## DESCRIPTION OF THE TASK
All of the data below should come back exactly as written, minus its images.

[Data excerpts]

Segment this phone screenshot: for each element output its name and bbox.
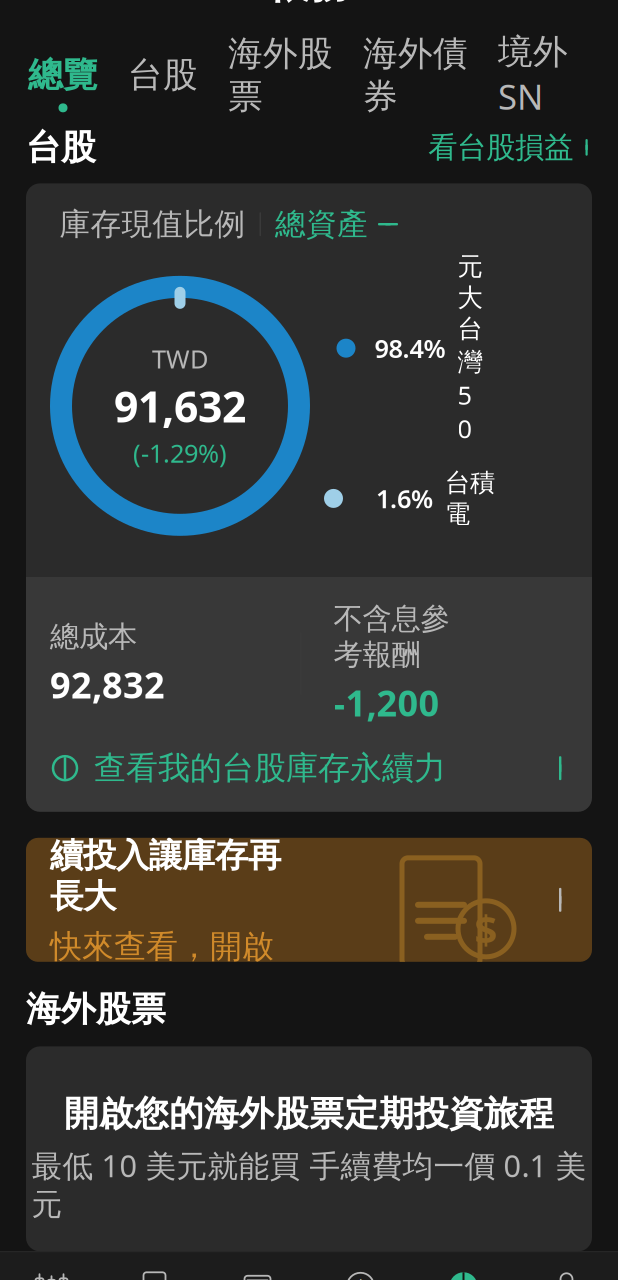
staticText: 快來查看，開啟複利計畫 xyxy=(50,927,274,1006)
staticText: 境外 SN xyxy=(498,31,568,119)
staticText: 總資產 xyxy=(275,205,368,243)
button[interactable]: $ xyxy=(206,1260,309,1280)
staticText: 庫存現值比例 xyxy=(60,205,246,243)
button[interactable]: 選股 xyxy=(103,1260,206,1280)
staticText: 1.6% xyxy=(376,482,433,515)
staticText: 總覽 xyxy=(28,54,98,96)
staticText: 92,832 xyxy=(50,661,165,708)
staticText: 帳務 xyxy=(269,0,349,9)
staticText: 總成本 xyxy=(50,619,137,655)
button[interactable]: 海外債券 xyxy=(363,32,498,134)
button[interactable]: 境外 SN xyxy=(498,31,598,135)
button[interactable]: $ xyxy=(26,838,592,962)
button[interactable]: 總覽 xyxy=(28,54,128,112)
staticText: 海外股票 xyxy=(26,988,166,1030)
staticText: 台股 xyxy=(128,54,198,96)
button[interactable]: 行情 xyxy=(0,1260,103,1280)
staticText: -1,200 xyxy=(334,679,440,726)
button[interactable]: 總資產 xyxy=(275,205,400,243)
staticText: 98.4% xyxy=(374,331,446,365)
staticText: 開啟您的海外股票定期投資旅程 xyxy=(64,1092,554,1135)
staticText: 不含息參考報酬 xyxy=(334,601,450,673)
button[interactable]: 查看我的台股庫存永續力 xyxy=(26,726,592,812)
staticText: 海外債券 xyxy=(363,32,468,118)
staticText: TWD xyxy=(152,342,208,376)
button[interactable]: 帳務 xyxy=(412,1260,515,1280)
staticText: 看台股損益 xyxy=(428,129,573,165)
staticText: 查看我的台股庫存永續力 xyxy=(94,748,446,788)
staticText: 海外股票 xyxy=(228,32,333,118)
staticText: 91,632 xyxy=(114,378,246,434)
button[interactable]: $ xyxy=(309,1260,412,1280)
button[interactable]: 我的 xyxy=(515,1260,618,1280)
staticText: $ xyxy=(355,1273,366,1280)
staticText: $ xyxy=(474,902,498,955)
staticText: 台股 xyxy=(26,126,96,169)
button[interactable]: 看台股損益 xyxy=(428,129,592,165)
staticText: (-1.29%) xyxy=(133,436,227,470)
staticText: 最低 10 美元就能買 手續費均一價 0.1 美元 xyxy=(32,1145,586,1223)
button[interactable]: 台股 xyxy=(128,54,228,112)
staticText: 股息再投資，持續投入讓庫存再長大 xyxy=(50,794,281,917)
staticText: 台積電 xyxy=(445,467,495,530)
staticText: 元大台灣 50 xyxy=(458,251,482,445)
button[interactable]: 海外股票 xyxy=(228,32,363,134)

## RESULT OF THIS EXERCISE
Segment this phone screenshot: for each element output its name and bbox.
staticText: 快來查看，開啟複利計畫 xyxy=(50,927,274,1006)
staticText: 境外 SN xyxy=(498,31,568,119)
staticText: 總資產 xyxy=(275,205,368,243)
button[interactable]: $ xyxy=(206,1260,309,1280)
staticText: 庫存現值比例 xyxy=(60,205,246,243)
button[interactable]: 選股 xyxy=(103,1260,206,1280)
staticText: 1.6% xyxy=(376,482,433,515)
staticText: 總覽 xyxy=(28,54,98,96)
staticText: 92,832 xyxy=(50,661,165,708)
staticText: 帳務 xyxy=(269,0,349,9)
staticText: 總成本 xyxy=(50,619,137,655)
button[interactable]: 海外債券 xyxy=(363,32,498,134)
button[interactable]: 境外 SN xyxy=(498,31,598,135)
button[interactable]: $ xyxy=(26,838,592,962)
button[interactable]: 總覽 xyxy=(28,54,128,112)
staticText: 海外股票 xyxy=(26,988,166,1030)
staticText: 台股 xyxy=(128,54,198,96)
button[interactable]: 行情 xyxy=(0,1260,103,1280)
staticText: -1,200 xyxy=(334,679,440,726)
button[interactable]: 總資產 xyxy=(275,205,400,243)
staticText: 98.4% xyxy=(374,331,446,365)
staticText: 開啟您的海外股票定期投資旅程 xyxy=(64,1092,554,1135)
staticText: 不含息參考報酬 xyxy=(334,601,450,673)
button[interactable]: 查看我的台股庫存永續力 xyxy=(26,726,592,812)
staticText: 海外債券 xyxy=(363,32,468,118)
staticText: TWD xyxy=(152,342,208,376)
button[interactable]: 帳務 xyxy=(412,1260,515,1280)
staticText: 看台股損益 xyxy=(428,129,573,165)
staticText: 查看我的台股庫存永續力 xyxy=(94,748,446,788)
staticText: 海外股票 xyxy=(228,32,333,118)
staticText: 91,632 xyxy=(114,378,246,434)
button[interactable]: $ xyxy=(309,1260,412,1280)
button[interactable]: 我的 xyxy=(515,1260,618,1280)
staticText: $ xyxy=(355,1273,366,1280)
staticText: $ xyxy=(474,902,498,955)
staticText: 台股 xyxy=(26,126,96,169)
button[interactable]: 看台股損益 xyxy=(428,129,592,165)
staticText: (-1.29%) xyxy=(133,436,227,470)
staticText: 最低 10 美元就能買 手續費均一價 0.1 美元 xyxy=(32,1145,586,1223)
button[interactable]: 台股 xyxy=(128,54,228,112)
staticText: 股息再投資，持續投入讓庫存再長大 xyxy=(50,794,281,917)
staticText: 台積電 xyxy=(445,467,495,530)
staticText: 元大台灣 50 xyxy=(458,251,482,445)
button[interactable]: 海外股票 xyxy=(228,32,363,134)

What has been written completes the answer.